Are Accountable Care Organizations doing enough for population health?

Accountable care organizations' responsibility for population health should be better defined, two Weill Cornell Medical College researchers argue in today's Journal of the American Medical Association. 

"Talking about ACOs as if they are focusing on improving population health--as opposed to improving medical care for their populations of patients--leads to a lack of clarity about what ACOs are doing about population health and may divert attention away from social and public health services and from socioeconomic factors critical to health," the authors write in the JAMA article.

The formulation of effective healthcare and social-service policy is dependent on clearly defining population health as it relates to ACOs, Weill Cornell says in an announcement about the article.

Based on wording in the Affordable Care Act, the phrase "population health" implies ACOs address the health of Medicare beneficiaries in a provider organization, not everyone living in the organization's geographic area, lead author Douglas Noble, M.D., said. "It falls far short of working to improve the health of the population in a geographic area."
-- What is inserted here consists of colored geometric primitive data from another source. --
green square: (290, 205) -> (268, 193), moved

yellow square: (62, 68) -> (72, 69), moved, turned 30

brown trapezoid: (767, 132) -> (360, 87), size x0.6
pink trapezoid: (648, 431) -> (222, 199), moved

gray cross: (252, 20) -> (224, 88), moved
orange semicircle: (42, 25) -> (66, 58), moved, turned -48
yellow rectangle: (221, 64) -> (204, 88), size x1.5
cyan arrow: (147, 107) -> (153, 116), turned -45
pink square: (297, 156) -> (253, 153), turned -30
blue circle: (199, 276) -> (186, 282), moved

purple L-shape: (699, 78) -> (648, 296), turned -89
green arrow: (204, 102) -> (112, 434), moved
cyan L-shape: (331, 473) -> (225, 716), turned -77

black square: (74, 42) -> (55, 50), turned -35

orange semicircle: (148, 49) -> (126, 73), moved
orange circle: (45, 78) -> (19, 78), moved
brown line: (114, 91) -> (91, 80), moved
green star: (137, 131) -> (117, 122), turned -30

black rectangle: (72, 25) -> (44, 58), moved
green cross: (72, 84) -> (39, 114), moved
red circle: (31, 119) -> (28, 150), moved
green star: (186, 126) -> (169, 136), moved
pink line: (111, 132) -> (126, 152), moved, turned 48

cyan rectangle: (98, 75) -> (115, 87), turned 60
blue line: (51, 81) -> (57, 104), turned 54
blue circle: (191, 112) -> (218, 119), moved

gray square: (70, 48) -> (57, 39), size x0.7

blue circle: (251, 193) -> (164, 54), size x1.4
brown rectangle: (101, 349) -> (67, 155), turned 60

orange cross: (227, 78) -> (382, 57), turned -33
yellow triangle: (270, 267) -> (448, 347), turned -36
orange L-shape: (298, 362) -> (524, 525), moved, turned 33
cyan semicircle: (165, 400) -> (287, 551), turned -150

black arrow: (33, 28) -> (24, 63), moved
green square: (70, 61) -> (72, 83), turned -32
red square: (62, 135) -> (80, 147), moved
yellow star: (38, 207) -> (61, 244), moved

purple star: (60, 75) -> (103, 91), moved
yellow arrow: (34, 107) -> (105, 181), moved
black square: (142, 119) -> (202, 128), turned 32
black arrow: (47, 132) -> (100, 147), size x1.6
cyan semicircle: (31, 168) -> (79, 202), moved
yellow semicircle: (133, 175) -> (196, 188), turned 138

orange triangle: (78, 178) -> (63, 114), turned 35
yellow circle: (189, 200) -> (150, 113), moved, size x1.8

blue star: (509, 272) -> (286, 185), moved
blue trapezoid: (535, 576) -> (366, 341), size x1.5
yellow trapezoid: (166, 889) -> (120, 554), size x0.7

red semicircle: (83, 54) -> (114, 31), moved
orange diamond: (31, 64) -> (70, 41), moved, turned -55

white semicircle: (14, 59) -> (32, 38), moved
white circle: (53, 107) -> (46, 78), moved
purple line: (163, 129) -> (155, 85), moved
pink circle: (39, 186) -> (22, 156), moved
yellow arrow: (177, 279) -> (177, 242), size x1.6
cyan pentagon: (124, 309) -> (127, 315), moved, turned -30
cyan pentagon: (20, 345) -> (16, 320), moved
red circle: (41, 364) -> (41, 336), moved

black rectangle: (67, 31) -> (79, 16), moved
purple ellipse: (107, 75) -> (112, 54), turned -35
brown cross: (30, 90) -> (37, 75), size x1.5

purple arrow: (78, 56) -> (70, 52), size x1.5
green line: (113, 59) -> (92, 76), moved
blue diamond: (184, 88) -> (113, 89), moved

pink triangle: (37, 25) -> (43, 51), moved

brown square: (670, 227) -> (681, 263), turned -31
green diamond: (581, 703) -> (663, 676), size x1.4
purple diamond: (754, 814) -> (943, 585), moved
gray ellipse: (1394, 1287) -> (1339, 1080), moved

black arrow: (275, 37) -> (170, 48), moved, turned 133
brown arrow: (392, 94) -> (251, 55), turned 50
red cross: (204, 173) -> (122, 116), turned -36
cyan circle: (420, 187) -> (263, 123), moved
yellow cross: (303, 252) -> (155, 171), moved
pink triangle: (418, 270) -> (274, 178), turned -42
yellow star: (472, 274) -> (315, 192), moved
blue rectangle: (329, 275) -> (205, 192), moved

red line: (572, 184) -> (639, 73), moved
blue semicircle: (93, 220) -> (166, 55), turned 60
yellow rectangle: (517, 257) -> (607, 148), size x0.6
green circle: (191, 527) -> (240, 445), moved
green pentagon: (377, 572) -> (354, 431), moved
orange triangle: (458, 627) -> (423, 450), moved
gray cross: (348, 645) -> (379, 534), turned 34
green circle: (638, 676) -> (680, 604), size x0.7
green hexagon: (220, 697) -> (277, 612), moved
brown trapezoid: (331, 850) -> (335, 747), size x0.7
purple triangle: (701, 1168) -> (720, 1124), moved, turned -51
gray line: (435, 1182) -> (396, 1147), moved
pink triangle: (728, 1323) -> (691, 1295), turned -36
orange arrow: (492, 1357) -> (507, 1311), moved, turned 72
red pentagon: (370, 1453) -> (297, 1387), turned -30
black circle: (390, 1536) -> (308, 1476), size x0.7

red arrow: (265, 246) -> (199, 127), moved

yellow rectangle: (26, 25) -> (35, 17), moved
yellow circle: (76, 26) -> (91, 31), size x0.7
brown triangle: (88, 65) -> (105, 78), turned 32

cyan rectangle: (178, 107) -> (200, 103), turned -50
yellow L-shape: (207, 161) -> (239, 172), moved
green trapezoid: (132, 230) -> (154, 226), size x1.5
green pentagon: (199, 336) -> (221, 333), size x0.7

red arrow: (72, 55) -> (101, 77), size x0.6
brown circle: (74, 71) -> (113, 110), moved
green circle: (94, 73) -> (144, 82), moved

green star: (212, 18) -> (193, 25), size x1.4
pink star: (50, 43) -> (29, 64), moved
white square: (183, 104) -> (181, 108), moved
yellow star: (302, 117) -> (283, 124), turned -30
"When population health is clearly defined, it becomes possible to think more specifically about what needs to be done to improve it, whether and how ACOs can help, the types of organizations with which ACOs will need to cooperate and the incentives that ACOs--and other organizations--will need to improve the health of the population in their geographic area," senior author Lawrence P. Casolino says in the Weill Cornell announcement.

The authors said ACOs' role in developing "accountable health communities" can only be determined if the phrase "population health" is used clearly to define geographical populations, not the organization's patient population.

Among initiatives to improve population health, the Centers for Medicare & Medicaid Services launched a patient-centered medical neighborhood earlier this year across 15 systems in several states to try to cut healthcare costs by nearly $50 million and improve patient population health by 15 percent.

Meanwhile, three healthcare experts recently argued in the Wall Street Journal that ACOs are based on flawed assumptions about how doctors and patients behave and make decisions about healthcare spending.